• EXERCISE: Reproduce nothing beyond the line containing "弱電設備工事の業務内…". From the first line of the data below down to it, copy each line exactly, without the pictures.

Saved entries:
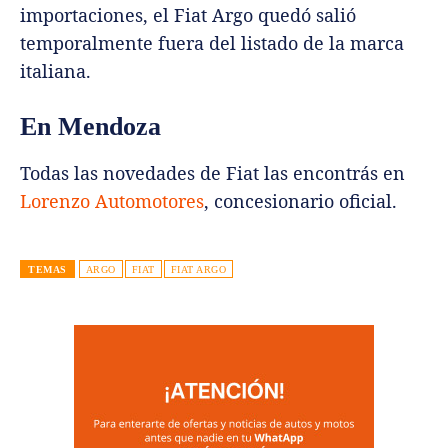
importaciones, el Fiat Argo quedó salió
temporalmente fuera del listado de la marca
italiana.
En Mendoza
Todas las novedades de Fiat las encontrás en
Lorenzo Automotores
, concesionario oficial.
TEMAS
ARGO
FIAT
FIAT ARGO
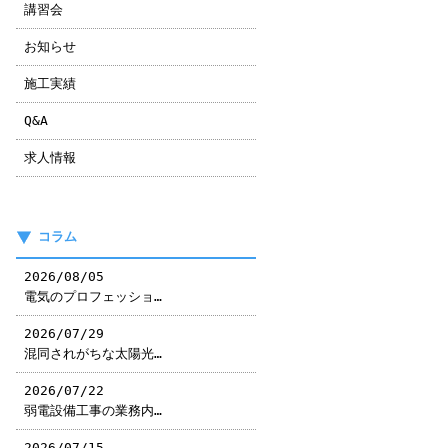
講習会
お知らせ
施工実績
Q&A
求人情報
コラム
2026/08/05
電気のプロフェッショ…
2026/07/29
混同されがちな太陽光…
2026/07/22
弱電設備工事の業務内…
2026/07/15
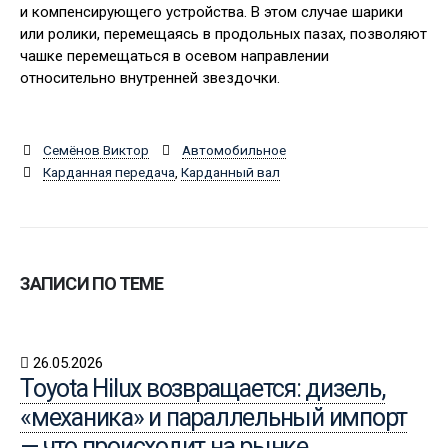
и компенсирующего устройства. В этом случае шарики
или ролики, перемещаясь в продольных пазах, позволяют
чашке перемещаться в осевом направлении
относительно внутренней звездочки.
Семёнов Виктор
Автомобильное
Карданная передача
,
Карданный вал
ЗАПИСИ ПО ТЕМЕ
26.05.2026
Toyota Hilux возвращается: дизель,
«механика» и параллельный импорт
— что происходит на рынке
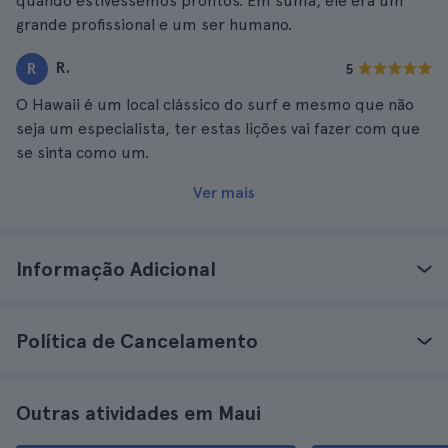
quando estivéssemos prontos. Em suma, ele era um
grande profissional e um ser humano.
R.
R
5
O Hawaii é um local clássico do surf e mesmo que não
seja um especialista, ter estas lições vai fazer com que
se sinta como um.
Ver mais
Informação Adicional
Política de Cancelamento
Outras atividades em Maui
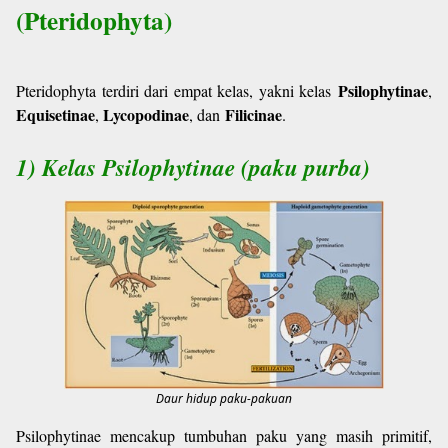
(Pteridophyta)
Psilophytinae
Pteridophyta terdiri dari empat kelas, yakni kelas
,
Equisetinae
Lycopodinae
Filicinae
,
, dan
.
1) Kelas Psilophytinae (paku purba)
Daur hidup paku-pakuan
Psilophytinae mencakup tumbuhan paku yang masih primitif,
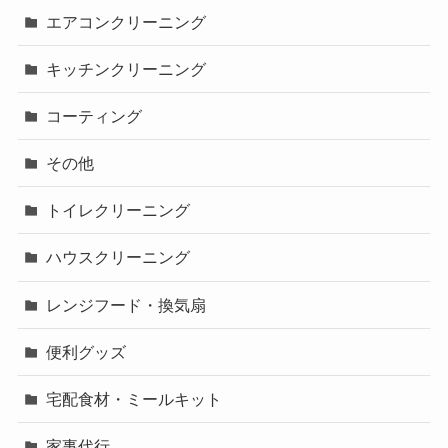
エアコンクリーニング
キッチンクリーニング
コーティング
その他
トイレクリーニング
ハウスクリーニング
レンジフード・換気扇
便利グッズ
宅配食材・ミールキット
家事代行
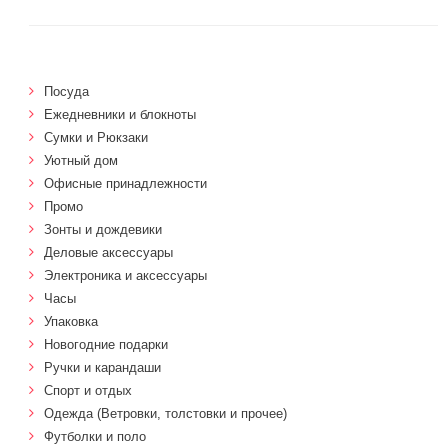
Посуда
Ежедневники и блокноты
Сумки и Рюкзаки
Уютный дом
Офисные принадлежности
Промо
Зонты и дождевики
Деловые аксессуары
Электроника и аксессуары
Часы
Упаковка
Новогодние подарки
Ручки и карандаши
Спорт и отдых
Одежда (Ветровки, толстовки и прочее)
Футболки и поло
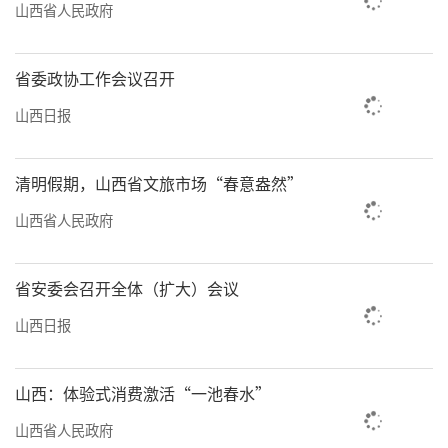
山西省人民政府
省委政协工作会议召开
山西日报
清明假期，山西省文旅市场“春意盎然”
山西省人民政府
省安委会召开全体（扩大）会议
山西日报
山西：体验式消费激活“一池春水”
山西省人民政府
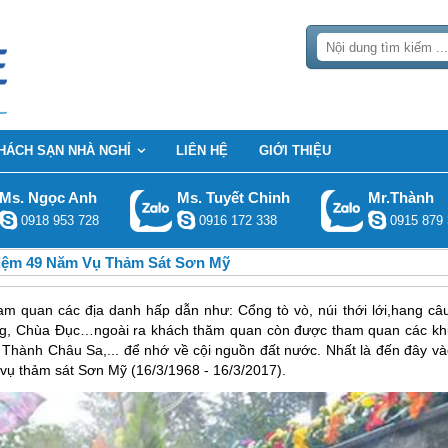
HÁCH SẠN NHÀ NGHỈ
LIÊN HỆ
GIỚI THIỆU
Ms. Ngọc Anh
Ms. Tuyết Chinh
Mr.Thành
0918 953 728
0916 172 338
0915 879 
iệm 49 Năm Vụ Thảm Sát Sơn Mỹ
am quan các địa danh hấp dẫn như: Cổng tò vò, núi thới lới,hang câu
g, Chùa Đục…ngoài ra khách thăm quan còn được tham quan các kh
sử- Thành Châu Sa,... để nhớ về cội nguồn đất nước. Nhất là đến đây v
vụ thảm sát Sơn Mỹ (16/3/1968 - 16/3/2017).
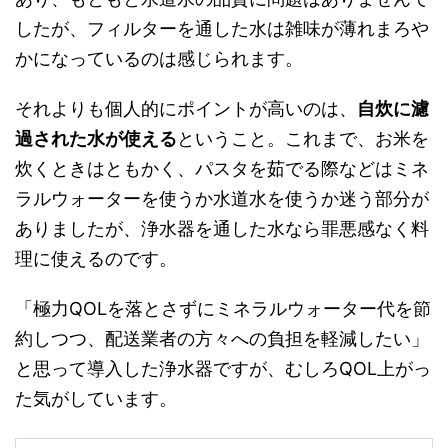
したが、フィルターを通した水は雑味が薄れまろや
かになっているのは感じられます。
それよりも個人的にポイントが高いのは、
自炊に濾
過された水が使える
ということ。これまで、お米を
炊くときはともかく、パスタを茹でる際などはミネ
ラルウォーターを使うか水道水を使うか迷う部分が
ありましたが、浄水器を通した水なら罪悪感なく料
理に使えるのです。
「極力QOLを落とさずにミネラルウォーター代を節
約しつつ、配送業者の方々への負担を軽減したい」
と思って導入した浄水器ですが、むしろQOL上がっ
た気がしています。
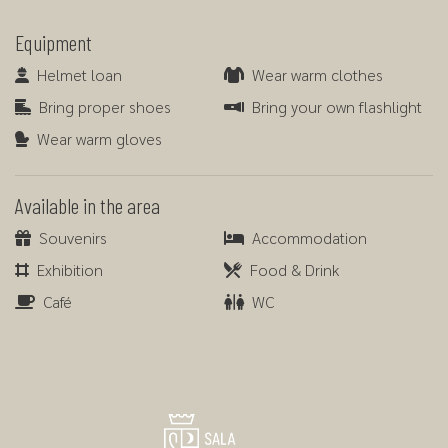
Equipment
Helmet loan
Wear warm clothes
Helmet loan
Wear warm clothes
Bring proper shoes
Bring your own flashlight
Bring proper shoes
Bring your own flashlight
Wear warm gloves
Wear warm gloves
Available in the area
Souvenirs
Accommodation
Souvenirs
Accommodation
Exhibition
Food & Drink
Exhibition
Food & Drink
Café
WC
Café
WC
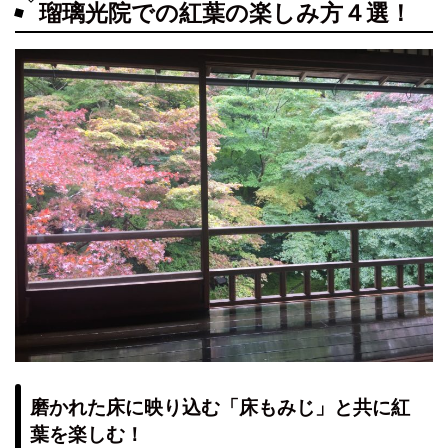
瑠璃光院での紅葉の楽しみ方４選！
磨かれた床に映り込む「床もみじ」と共に紅
葉を楽しむ！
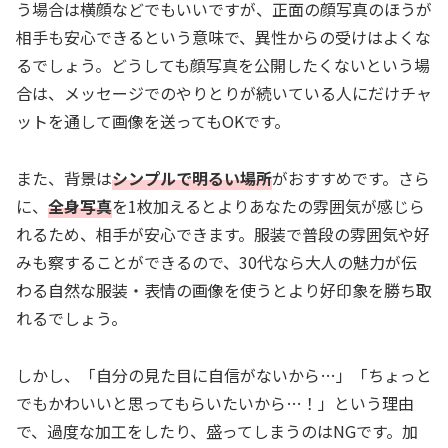
う場合は横顔などでもいいですが、正面の顔写真のほうが
相手も安心できるという意味で、異性からの受けはよくな
るでしょう。どうしても顔写真を公開したくないという場
合は、メッセージでのやりとりが続いている人にだけチャ
ットを通して画像を送ってもOKです。
また、背景は
シンプルで明るい場所
がおすすめです。さら
に、
全身写真
を1枚加えるとよりあなたの雰囲気が感じら
れるため、相手が安心できます。服装で普段の雰囲気や好
みも察することができるので、30代なら大人の魅力が伝
わる自然な服装・表情の画像を使うとより好印象を勝ち取
れるでしょう。
しかし、「自分の見た目に自信がないから…」「ちょっと
でもかわいいと思ってもらいたいから…！」という理由
で、過度な加工をしたり、盛ってしまうのはNGです。加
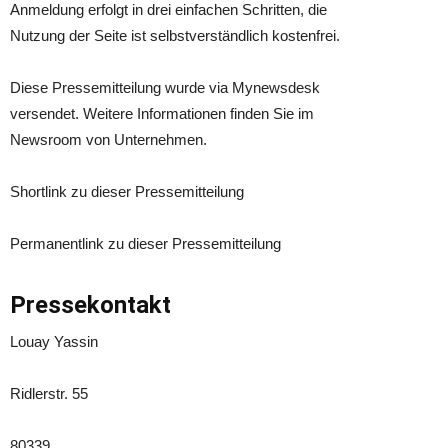
Anmeldung erfolgt in drei einfachen Schritten, die
Nutzung der Seite ist selbstverständlich kostenfrei.
Diese Pressemitteilung wurde via Mynewsdesk
versendet. Weitere Informationen finden Sie im
Newsroom von Unternehmen.
Shortlink zu dieser Pressemitteilung
Permanentlink zu dieser Pressemitteilung
Pressekontakt
Louay Yassin
Ridlerstr. 55
80339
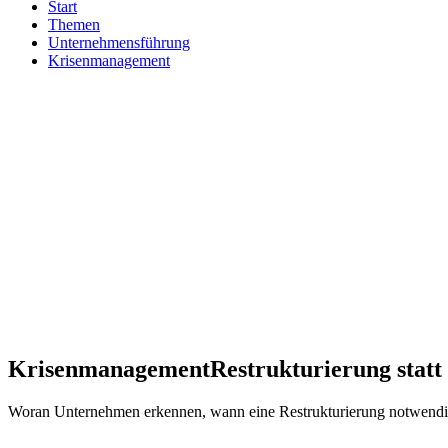
Start
Themen
Unternehmensführung
Krisenmanagement
Krisenmanagement
Restrukturierung statt
Woran Unternehmen erkennen, wann eine Restrukturierung notwendig i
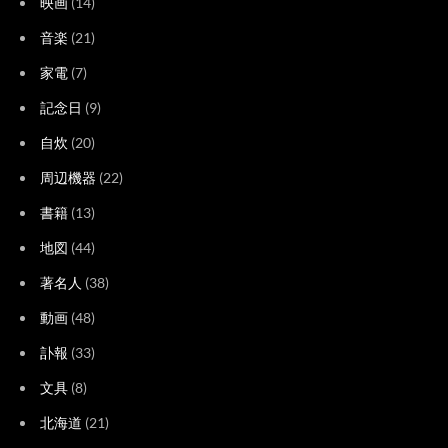
映画
(14)
音楽
(21)
家電
(7)
記念日
(9)
自炊
(20)
周辺機器
(22)
書籍
(13)
地図
(44)
著名人
(38)
動画
(48)
訃報
(33)
文具
(8)
北海道
(21)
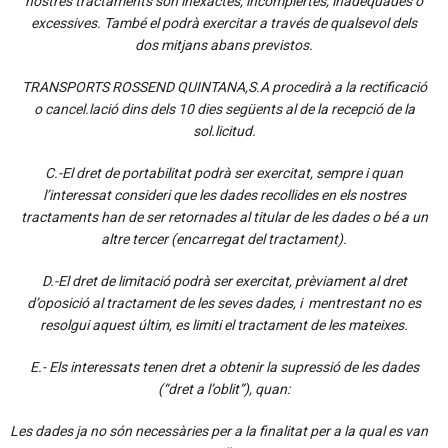
nostres tractaments són inexactes, incomplertes, inadequades o
excessives. També el podrà exercitar a través de qualsevol dels
dos mitjans abans previstos.
TRANSPORTS ROSSEND QUINTANA,S.A procedirà a la rectificació
o cancel.lació dins dels 10 dies següents al de la recepció de la
sol.licitud.
C.-El dret de portabilitat podrà ser exercitat, sempre i quan
l’interessat consideri que les dades recollides en els nostres
tractaments han de ser retornades al titular de les dades o bé a un
altre tercer (encarregat del tractament).
D.-El dret de limitació podrà ser exercitat, prèviament al dret
d’oposició al tractament de les seves dades, i mentrestant no es
resolgui aquest últim, es limiti el tractament de les mateixes.
E.- Els interessats tenen dret a obtenir la supressió de les dades
(“dret a l’oblit”), quan:
Les dades ja no són necessàries per a la finalitat per a la qual es van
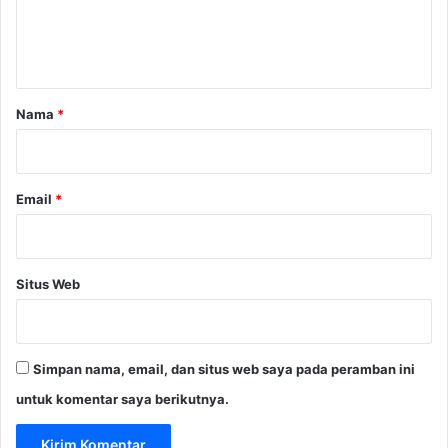
n
t
a
r
Nama
*
*
Email
*
Situs Web
Simpan nama, email, dan situs web saya pada peramban ini
untuk komentar saya berikutnya.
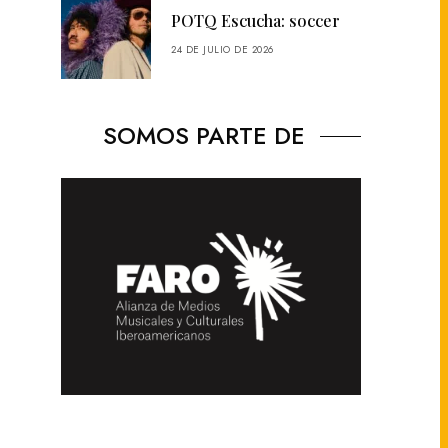
POTQ Escucha: soccer
24 DE JULIO DE 2026
SOMOS PARTE DE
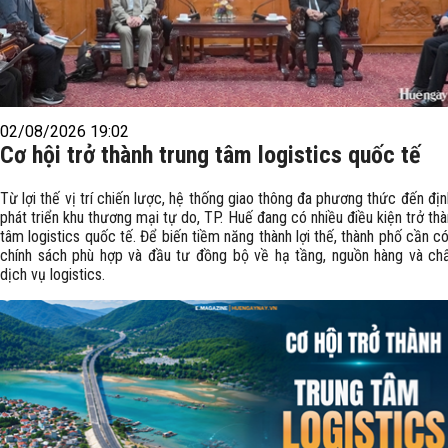
02/08/2026 19:02
Cơ hội trở thành trung tâm logistics quốc tế
Từ lợi thế vị trí chiến lược, hệ thống giao thông đa phương thức đến đị
phát triển khu thương mại tự do, TP. Huế đang có nhiều điều kiện trở thà
tâm logistics quốc tế. Để biến tiềm năng thành lợi thế, thành phố cần c
chính sách phù hợp và đầu tư đồng bộ về hạ tầng, nguồn hàng và ch
dịch vụ logistics.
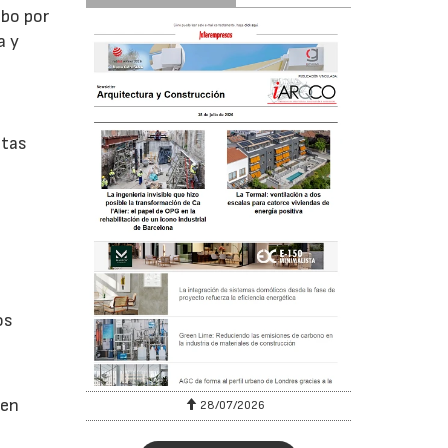
abo por
a y
ntas
os
 en
28/07/2026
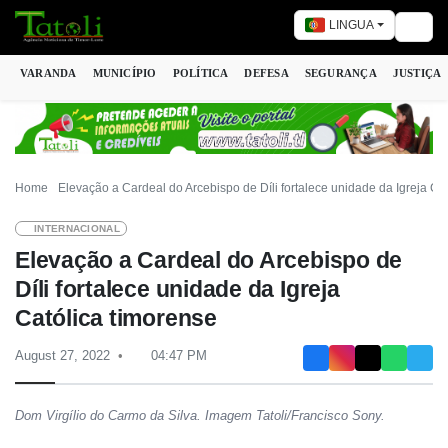
LINGUA
Togg
VARANDA
MUNICÍPIO
POLÍTICA
DEFESA
SEGURANÇA
JUSTIÇA
Home
Elevação a Cardeal do Arcebispo de Díli fortalece unidade da Igreja Ca
INTERNACIONAL
Elevação a Cardeal do Arcebispo de
Díli fortalece unidade da Igreja
Católica timorense
August 27, 2022
04:47 PM
Dom Virgílio do Carmo da Silva. Imagem Tatoli/Francisco Sony.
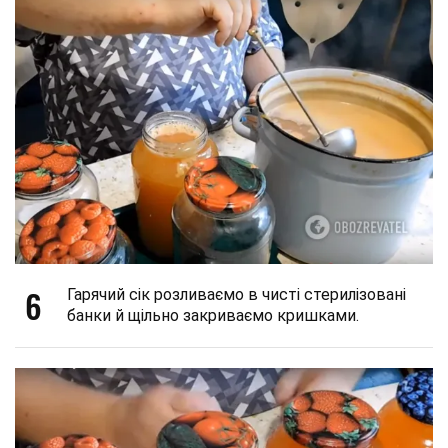
6
Гарячий сік розливаємо в чисті стерилізовані
банки й щільно закриваємо кришками.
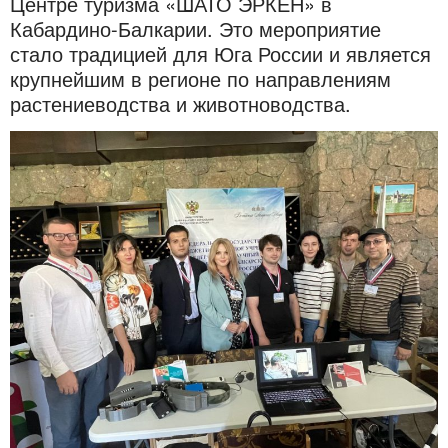
Центре туризма «ШАТО ЭРКЕН» в
Кабардино-Балкарии. Это мероприятие
стало традицией для Юга России и является
крупнейшим в регионе по направлениям
растениеводства и животноводства.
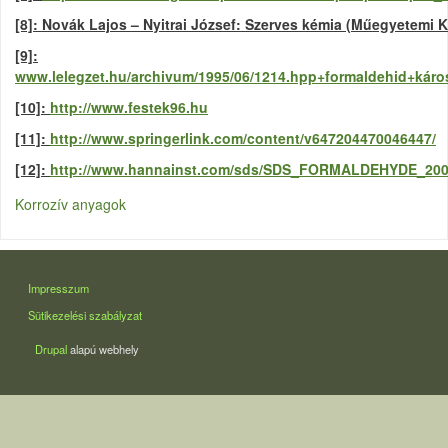
[8]: Novák Lajos – Nyitrai József: Szerves kémia (Műegyetemi K
[9]:
www.lelegzet.hu/archivum/1995/06/1214.hpp+formaldehid+kár
[10]:
http://www.festek96.hu
[11]:
http://www.springerlink.com/content/v647204470046447/
[12]:
http://www.hannainst.com/sds/SDS_FORMALDEHYDE_2008
Korrozív anyagok
LÁBLÉC
Impresszum
Sütikezelési szabályzat
Drupal
alapú webhely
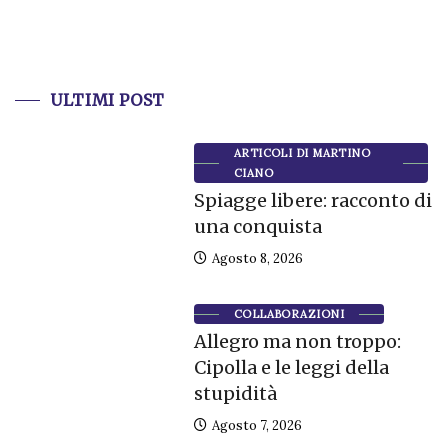
ULTIMI POST
ARTICOLI DI MARTINO
CIANO
Spiagge libere: racconto di
una conquista
Agosto 8, 2026
COLLABORAZIONI
Allegro ma non troppo:
Cipolla e le leggi della
stupidità
Agosto 7, 2026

• RESPONSE:
importaciones, el Fiat Argo quedó salió
temporalmente fuera del listado de la marca
italiana.
En Mendoza
Todas las novedades de Fiat las encontrás en
Lorenzo Automotores
, concesionario oficial.
TEMAS
ARGO
FIAT
FIAT ARGO
講習会
お知らせ
施工実績
Q&A
求人情報
コラム
2026/08/05
電気のプロフェッショ…
2026/07/29
混同されがちな太陽光…
2026/07/22
弱電設備工事の業務内…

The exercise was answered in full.